START Listed records

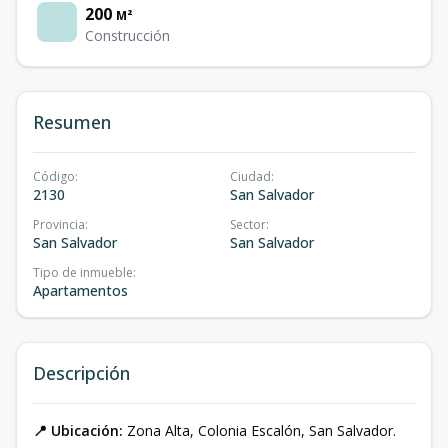
200
M²
Construcción
Resumen
Código
:
Ciudad
:
2130
San Salvador
Provincia
:
Sector
:
San Salvador
San Salvador
Tipo de inmueble
:
Apartamentos
Descripción
📍 Ubicación:
Zona Alta, Colonia Escalón, San Salvador.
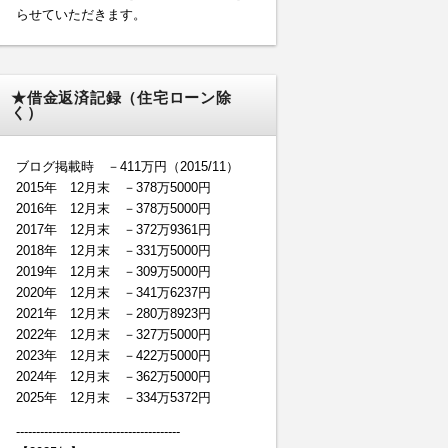
らせていただきます。
★借金返済記録（住宅ローン除
く）
ブログ掲載時 －411万円（2015/11）
2015年 12月末 －378万5000円
2016年 12月末 －378万5000円
2017年 12月末 －372万9361円
2018年 12月末 －331万5000円
2019年 12月末 －309万5000円
2020年 12月末 －341万6237円
2021年 12月末 －280万8923円
2022年 12月末 －327万5000円
2023年 12月末 －422万5000円
2024年 12月末 －362万5000円
2025年 12月末 －334万5372円
-----------------------------------------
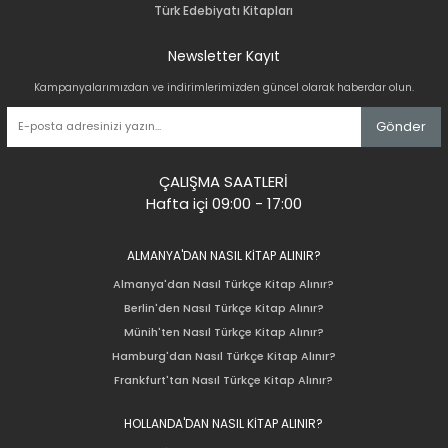
Türk Edebiyatı Kitapları
Newsletter Kayıt
Kampanyalarımızdan ve indirimlerimizden güncel olarak haberdar olun.
Gönder
ÇALIŞMA SAATLERİ
Hafta içi 09:00 - 17:00
ALMANYA'DAN NASIL KİTAP ALINIR?
Almanya'dan Nasıl Türkçe Kitap Alınır?
Berlin'den Nasıl Türkçe Kitap Alınır?
Münih'ten Nasıl Türkçe Kitap Alınır?
Hamburg'dan Nasıl Türkçe Kitap Alınır?
Frankfurt'tan Nasıl Türkçe Kitap Alınır?
HOLLANDA'DAN NASIL KİTAP ALINIR?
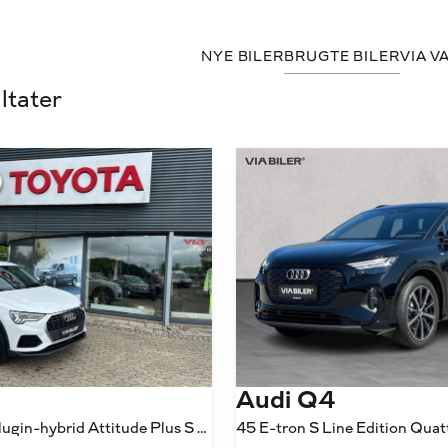
NYE BILER
BRUGTE BILER
VIA V
ltater
Audi Q4
1,4 45 TFSI e Plugin-hybrid Attitude Plus S Tronic 245HK 5d 6g Aut.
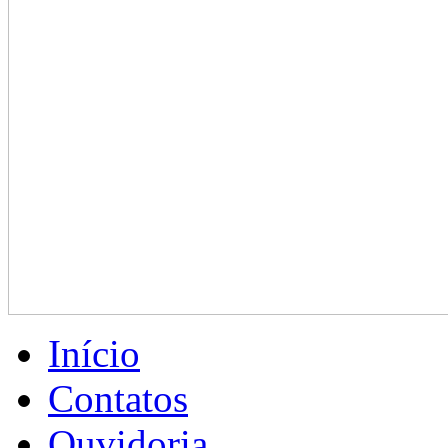
Início
Contatos
Ouvidoria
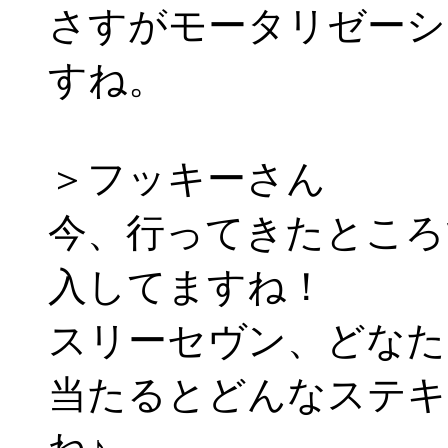
さすがモータリゼーシ
すね。
＞フッキーさん
今、行ってきたところ
入してますね！
スリーセヴン、どなた
当たるとどんなステキ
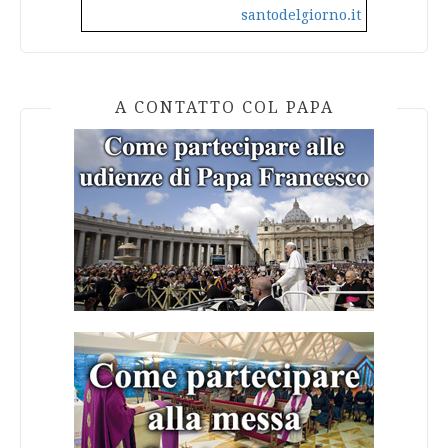
santodelgiorno.it
A CONTATTO COL PAPA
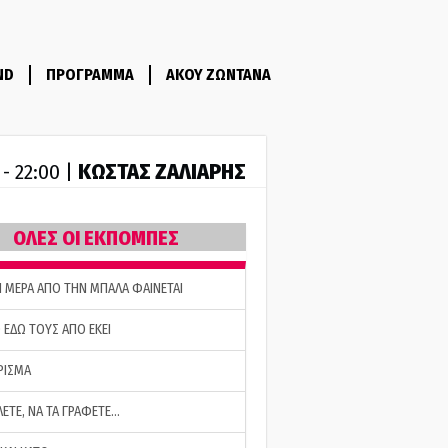
ND
ΠΡΟΓΡΑΜΜΑ
ΑΚΟΥ ΖΩΝΤΑΝΑ
ΚΩΣΤΑΣ ΖΑΛΙΑΡΗΣ
 - 22:00 |
ΟΛΕΣ ΟΙ ΕΚΠΟΜΠΕΣ
Η ΜΕΡΑ ΑΠΟ ΤΗΝ ΜΠΑΛΑ ΦΑΙΝΕΤΑΙ
 ΕΔΩ ΤΟΥΣ ΑΠΟ ΕΚΕΙ
ΡΙΣΜΑ
ΛΕΤΕ, ΝΑ ΤΑ ΓΡΑΦΕΤΕ…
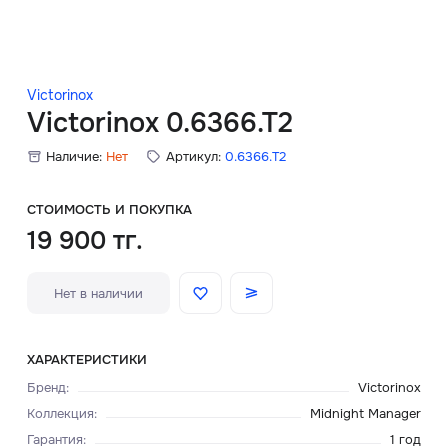
Скидки
Аксессуары
Victorinox
Victorinox 0.6366.T2
Наличие:
Нет
Артикул:
0.6366.T2
Главная
О нас
СТОИМОСТЬ И ПОКУПКА
19 900 тг.
Доставка и оплата
Нет в наличии
Блог
Сервисный центр
ХАРАКТЕРИСТИКИ
Бренд
:
Victorinox
Коллекция
:
Midnight Manager
Гарантия
:
1 год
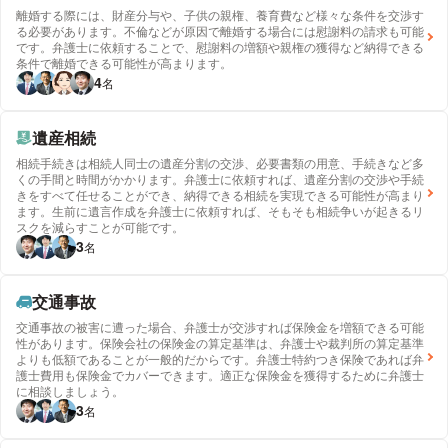
離婚する際には、財産分与や、子供の親権、養育費など様々な条件を交渉す
る必要があります。不倫などが原因で離婚する場合には慰謝料の請求も可能
です。弁護士に依頼することで、慰謝料の増額や親権の獲得など納得できる
条件で離婚できる可能性が高まります。
4
名
遺産相続
相続手続きは相続人同士の遺産分割の交渉、必要書類の用意、手続きなど多
くの手間と時間がかかります。弁護士に依頼すれば、遺産分割の交渉や手続
きをすべて任せることができ、納得できる相続を実現できる可能性が高まり
ます。生前に遺言作成を弁護士に依頼すれば、そもそも相続争いが起きるリ
スクを減らすことが可能です。
3
名
交通事故
交通事故の被害に遭った場合、弁護士が交渉すれば保険金を増額できる可能
性があります。保険会社の保険金の算定基準は、弁護士や裁判所の算定基準
よりも低額であることが一般的だからです。弁護士特約つき保険であれば弁
護士費用も保険金でカバーできます。適正な保険金を獲得するために弁護士
に相談しましょう。
3
名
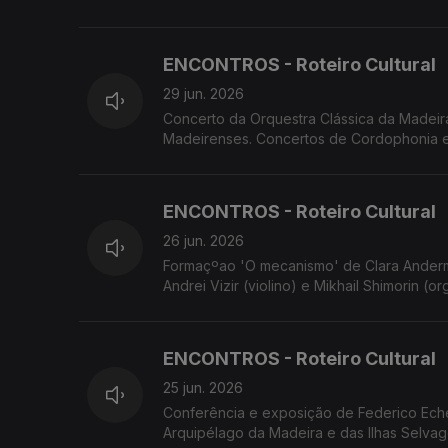
Festival Regional de Folclore - 24 Horas a
ENCONTROS - Roteiro Cultural
29 jun. 2026
Concerto da Orquestra Clássica da Madei
Madeirenses. Concertos de Cordophonia e 
'breezingSILENCE' de Yola Pinto e Marco S
ENCONTROS - Roteiro Cultural
26 jun. 2026
Formaçºao 'O mecanismo' de Clara Anderm
Andrei Vizir (violino) e Mikhail Shimorin 
Jazz e Si Que Brade em concertos. Concer
ENCONTROS - Roteiro Cultural
25 jun. 2026
Conferência e exposição de Federico Eche
Arquipélago da Madeira e das Ilhas Selvage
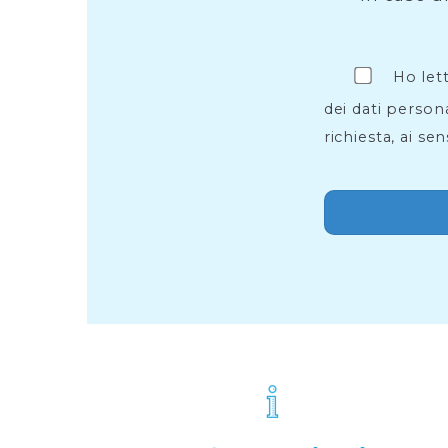
Ho let
dei dati persona
richiesta, ai sen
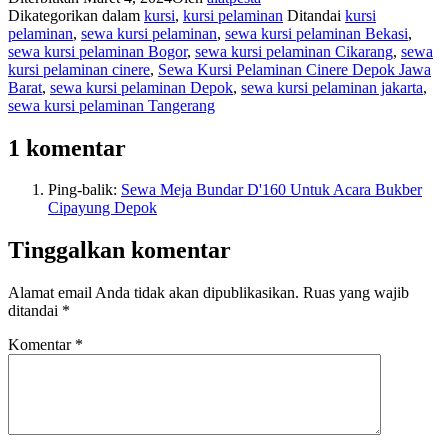
Dikategorikan dalam
kursi
,
kursi pelaminan
Ditandai
kursi
pelaminan
,
sewa kursi pelaminan
,
sewa kursi pelaminan Bekasi
,
sewa kursi pelaminan Bogor
,
sewa kursi pelaminan Cikarang
,
sewa
kursi pelaminan cinere
,
Sewa Kursi Pelaminan Cinere Depok Jawa
Barat
,
sewa kursi pelaminan Depok
,
sewa kursi pelaminan jakarta
,
sewa kursi pelaminan Tangerang
1 komentar
Ping-balik:
Sewa Meja Bundar D'160 Untuk Acara Bukber
Cipayung Depok
Tinggalkan komentar
Alamat email Anda tidak akan dipublikasikan.
Ruas yang wajib
ditandai
*
Komentar
*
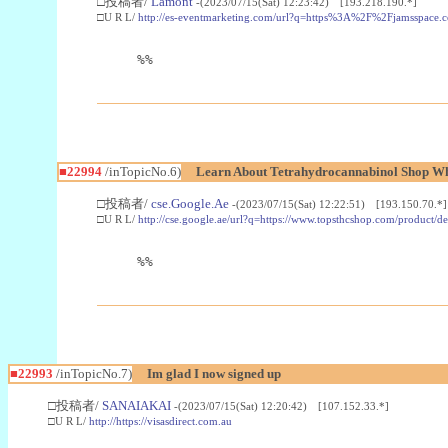
□投稿者/
Lamont
-(2023/07/15(Sat) 12:23:42) [193.218.190.*]
□U R L/
http://es-eventmarketing.com/url?q=https%3A%2F%2Fjamsspace.
%%
■22994
/inTopicNo.6)
Learn About Tetrahydrocannabinol Shop W
□投稿者/
cse.Google.Ae
-(2023/07/15(Sat) 12:22:51) [193.150.70.*]
□U R L/
http://cse.google.ae/url?q=https://www.topsthcshop.com/product/d
%%
■22993
/inTopicNo.7)
Im glad I now signed up
□投稿者/
SANAIAKAI
-(2023/07/15(Sat) 12:20:42) [107.152.33.*]
□U R L/
http://https://visasdirect.com.au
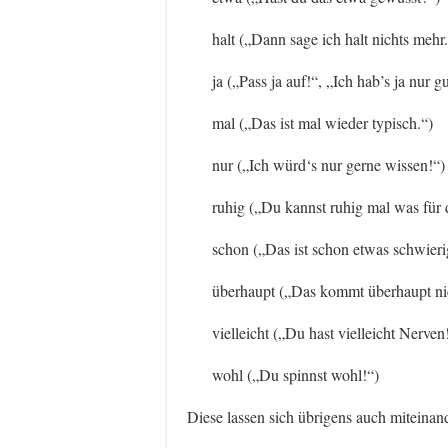
halt („Dann sage ich halt nichts mehr.
ja („Pass ja auf!“, „Ich hab’s ja nur g
mal („Das ist mal wieder typisch.“)
nur („Ich würd‘s nur gerne wissen!“)
ruhig („Du kannst ruhig mal was für 
schon („Das ist schon etwas schwier
überhaupt („Das kommt überhaupt nic
vielleicht („Du hast vielleicht Nerven!
wohl („Du spinnst wohl!“)
Diese lassen sich übrigens auch miteinan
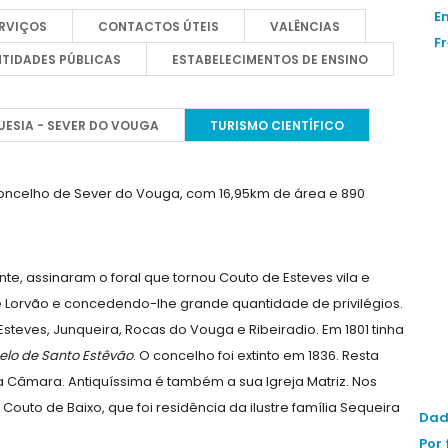
E
RVIÇOS
CONTACTOS ÚTEIS
VALÊNCIAS
F
NTIDADES PÚBLICAS
ESTABELECIMENTOS DE ENSINO
ESIA - SEVER DO VOUGA
TURISMO CIENTÍFICO
oncelho de Sever do Vouga, com 16,95km de área e 890
nte, assinaram o foral que tornou Couto de Esteves vila e
 Lorvão e concedendo-lhe grande quantidade de privilégios.
Esteves, Junqueira, Rocas do Vouga e Ribeiradio. Em 1801 tinha
elo de Santo Estêvão
. O concelho foi extinto em 1836. Resta
i a Câmara. Antiquíssima é também a sua Igreja Matriz. Nos
o Couto de Baixo, que foi residência da ilustre família Sequeira
Dad
Por 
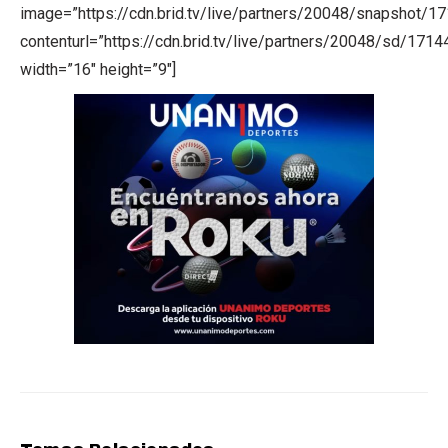
image=”https://cdn.brid.tv/live/partners/20048/snapsho
contenturl=”https://cdn.brid.tv/live/partners/20048/sd/171
width=”16″ height=”9″]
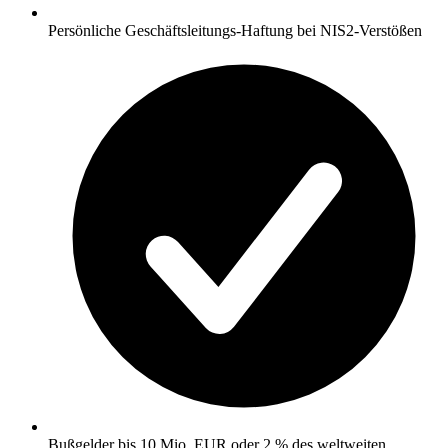
Persönliche Geschäftsleitungs-Haftung bei NIS2-Verstößen
Bußgelder bis 10 Mio. EUR oder 2 % des weltweiten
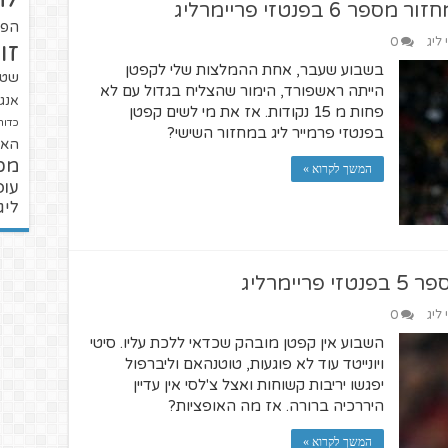
פנטזי פריימרליג
הפו
ליג
0
זו
בשבוע שעבר, אחת ההמלצות שלי לקפטן
שטנ
הייתה ראשפורד, הימור שהצליח בגדול עם לא
אנגל
פחות מ 15 נקודות. אז את מי לשים קפטן
כדור
בפנטזי פרמייר ליג במחזור השישי?
האל
מכ
המשך לקרוא »
עופ
ליג
ימרליג
ליג
0
השבוע אין קפטן מובהק שכדאי ללכת עליו. סיטי
ויונייטד עוד לא פוגעות, טוטנהאם וליברפול
יפגשו יריבות קשוחות ואצל צ'לסי אין עדיין
היררכיה ברורה. אז מה האופציות?
המשך לקרוא »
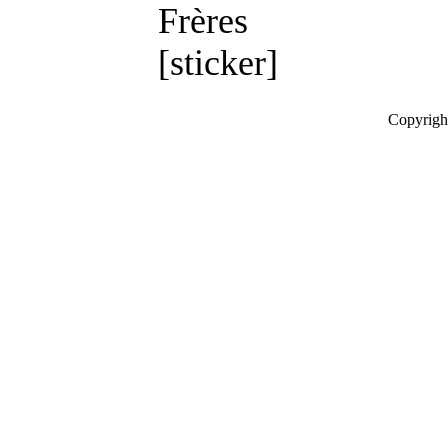
Frères
[sticker]
Copyrigh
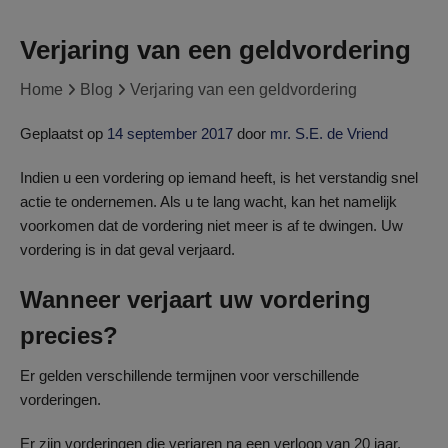
Verjaring van een geldvordering
Home
Blog
Verjaring van een geldvordering
Geplaatst op
14 september 2017
door
mr. S.E. de Vriend
Indien u een vordering op iemand heeft, is het verstandig snel
actie te ondernemen. Als u te lang wacht, kan het namelijk
voorkomen dat de vordering niet meer is af te dwingen. Uw
vordering is in dat geval verjaard.
Wanneer verjaart uw vordering
precies?
Er gelden verschillende termijnen voor verschillende
vorderingen.
Er zijn vorderingen die verjaren na een verloop van 20 jaar,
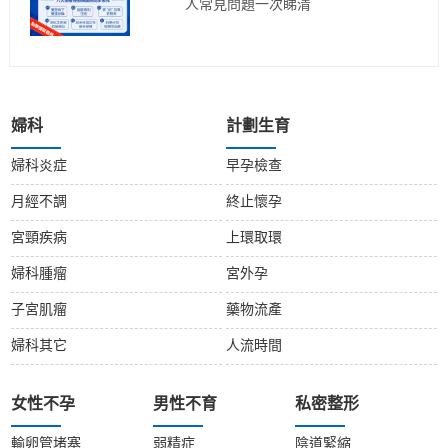
人常見問題一次睇清
婦科
計劃生育
婦科炎症
早孕檢查
月經不調
終止懷孕
宮頸疾病
上環取環
婦科腫瘤
宮外孕
子宮肌瘤
藥物流產
婦科其它
人流時間
女性不孕
男性不育
私密整形
輸卵管堵塞
弱精症
陰道緊縮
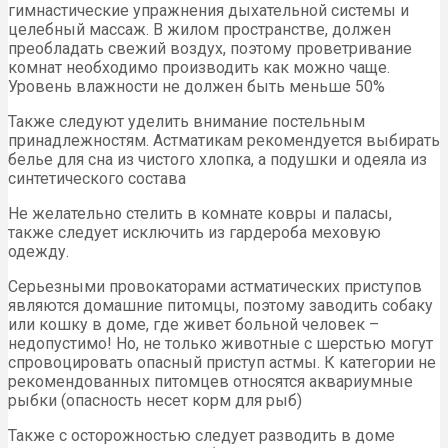
гимнастические упражнения дыхательной системы и
целебный массаж. В жилом пространстве, должен
преобладать свежий воздух, поэтому проветривание
комнат необходимо производить как можно чаще.
Уровень влажности не должен быть меньше 50%
Также следуют уделить внимание постельным
принадлежностям. Астматикам рекомендуется выбирать
белье для сна из чистого хлопка, а подушки и одеяла из
синтетического состава
Не желательно стелить в комнате ковры и паласы,
также следует исключить из гардероба меховую
одежду.
Серьезными провокаторами астматических приступов
являются домашние питомцы, поэтому заводить собаку
или кошку в доме, где живет больной человек –
недопустимо! Но, не только животные с шерстью могут
спровоцировать опасный приступ астмы. К категории не
рекомендованных питомцев относятся аквариумные
рыбки (опасность несет корм для рыб)
Также с осторожностью следует разводить в доме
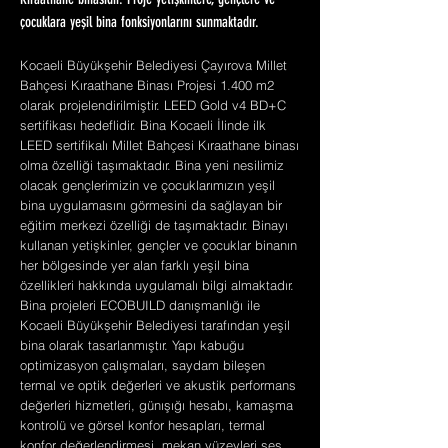
Kıraathane binasıdır. Proje yetişkinlere, gençlere ve
çocuklara yeşil bina fonksiyonlarını sunmaktadır.
Kocaeli Büyükşehir Belediyesi Çayırova Millet
Bahçesi Kıraathane Binası Projesi 1.400 m2
olarak projelendirilmiştir. LEED Gold v4 BD+C
sertifikası hedeflidir. Bina Kocaeli İlinde ilk
LEED sertifikalı Millet Bahçesi Kıraathane binası
olma özelliği taşımaktadır. Bina yeni nesilimiz
olacak gençlerimizin ve çocuklarımızın yeşil
bina uygulamasını görmesini da sağlayan bir
eğitim merkezi özelliği de taşımaktadır. Binayı
kullanan yetişkinler, gençler ve çocuklar binanın
her bölgesinde yer alan farklı yeşil bina
özellikleri hakkında uygulamalı bilgi almaktadır.
Bina projeleri ECOBUILD danışmanlığı ile
Kocaeli Büyükşehir Belediyesi tarafından yeşil
bina olarak tasarlanmıştır. Yapı kabuğu
optimizasyon çalışmaları, saydam bileşen
termal ve optik değerleri ve akustik performans
değerleri hizmetleri, günışığı hesabı, kamaşma
kontrolü ve görsel konfor hesapları, termal
konfor değerlendirmesi, mekan yüzeyleri ses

END Listed records

**Your goal**
Please write out exactly, and only, the lines from the beginning of the entries through the line containing "Newsletter Kayıt", including both and skipping all pictures.

**The answer**
200
M²
Construcción
Resumen
Código
:
Ciudad
:
2130
San Salvador
Provincia
:
Sector
:
San Salvador
San Salvador
Tipo de inmueble
:
Apartamentos
Descripción
📍 Ubicación:
Zona Alta, Colonia Escalón, San Salvador.
らせていただきます。
★借金返済記録（住宅ローン除
く）
ブログ掲載時 －411万円（2015/11）
2015年 12月末 －378万5000円
2016年 12月末 －378万5000円
2017年 12月末 －372万9361円
2018年 12月末 －331万5000円
2019年 12月末 －309万5000円
2020年 12月末 －341万6237円
2021年 12月末 －280万8923円
2022年 12月末 －327万5000円
2023年 12月末 －422万5000円
2024年 12月末 －362万5000円
2025年 12月末 －334万5372円
-----------------------------------------
Türk Edebiyatı Kitapları
Newsletter Kayıt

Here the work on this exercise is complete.